The results of this study indicate that AKI is significant in predicting adverse survival outcomes. AKI is a frequent complication of critical illness and in patients with cancer and is associated with worse survival outcomes (Córdova-Sánchez et al., 2021; Hoste et al., 2015; Kang et al., 2019; Seylanova et al., 2020). It has been suggested to be a key factor in risk stratification and predicting mortality in ICU patients (Huang et al., 2021; Libório et al., 2011; Wan et al., 2020; Wiersema et al., 2019). Previous studies have suggested that AKI timing onset and progression help to predict the outcomes of sepsis and in-hospital mortality (Wang et al., 2023). Recognition and prompt notification of AKI may help improve the outcomes of patients with critical illness (Atia et al., 2023). From a mechanistic perspective, AKI increased the risks of other adverse outcomes, including stroke, cardiovascular disease, and upper gastrointestinal hemorrhage (Fortrie, de Geus & Betjes, 2019). These results further suggested that AKI evaluation and prevention could serve as a critical strategy in the ICU admission and management of patients with lung cancer.

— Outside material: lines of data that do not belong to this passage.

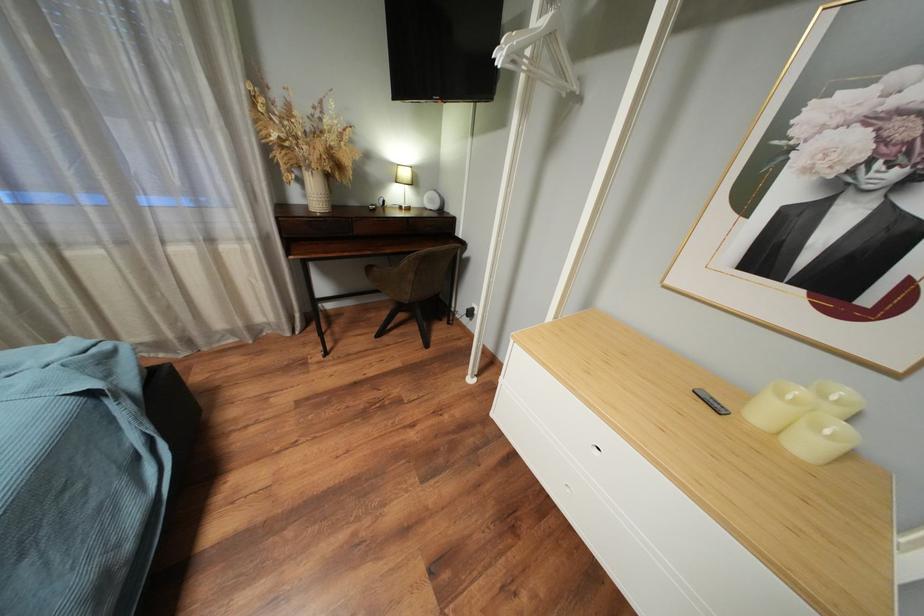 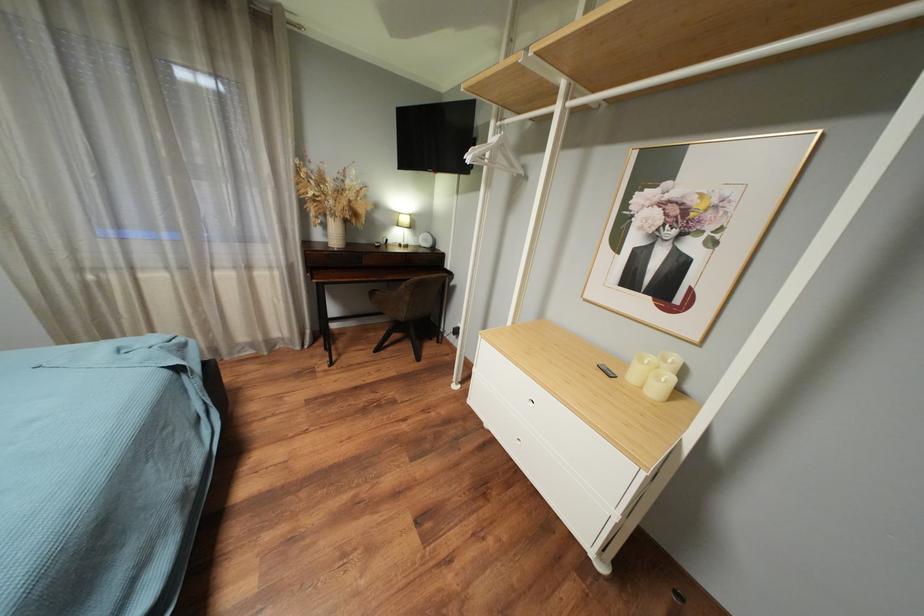 Question: The images are taken continuously from a first-person perspective. In which direction are you moving?

Choices:
 (A) Left
 (B) Right
 (C) Forward
 (D) Backward

Answer: (D) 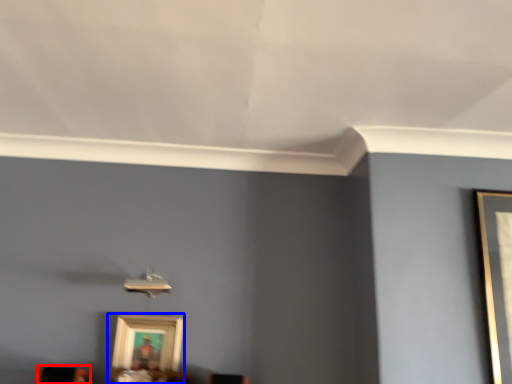 Question: Which of the following is the closest to the observer, furniture (highlighted by a red box) or picture frame (highlighted by a blue box)?

Choices:
 (A) furniture
 (B) picture frame

Answer: (A) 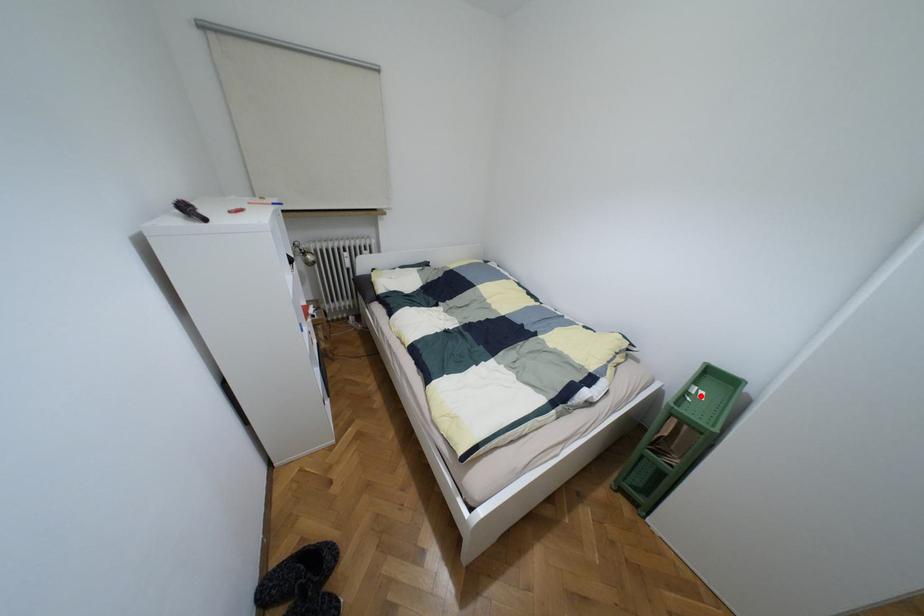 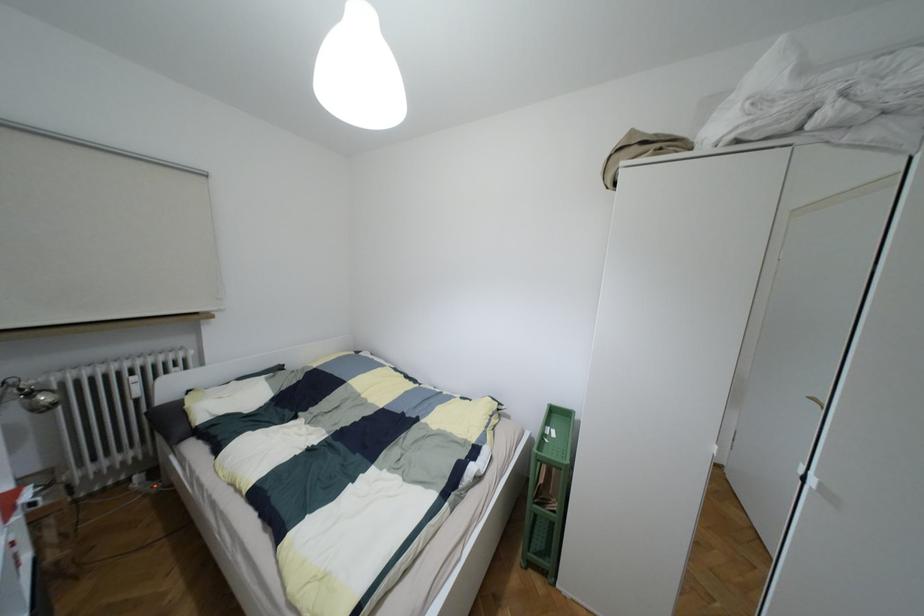 Question: I am providing you with two images of the same scene from different viewpoints. In image1, a red point is highlighted. Considering the same 3D point in image2, which of the following is correct?

Choices:
 (A) It is closer
 (B) It is farther

Answer: (A)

This study had some limitations. First, this study was conducted in a relatively short period and only in the ICUs of cancer-specialty hospitals, which may have caused the selection bias of patients. Moreover, owing to the nature of an observational study, the data quality should be further improved. For example, the incidence of ICU-associated AKI in this study was significantly lower than previously reported, and the data of corresponding treatment for AKI were missing. The small number of AKI events recorded may limit the certainty of the conclusion, and the small number of AKI events limited the analysis for the potential correlator analysis. Conversely, the statistically independent influence of AKI on mortality being detected even in this small sample size of events may further emphasize that AKI could be among the most critical predictors of prognosis in ICU-admitted patients with lung cancer. Furthermore, as the data were extracted from observational study records from the ICU, certain known prognostic factors, including staging and histological typing of cancer, and performance score were missing. These may introduce further uncertainty to the conclusion. Nevertheless, this study collected data with a relatively large sample size from multiple centers in China. These findings suggest that more large-scale population studies are warranted to clarify the predictors of survival outcomes following ICU care of patients with lung cancer.

Conclusions

The results of this study suggest that predictive tools are essential for ICU-admitted patients with lung cancer owing to their high mortality risks. AKI prediction and prevention should be prioritized in these patients.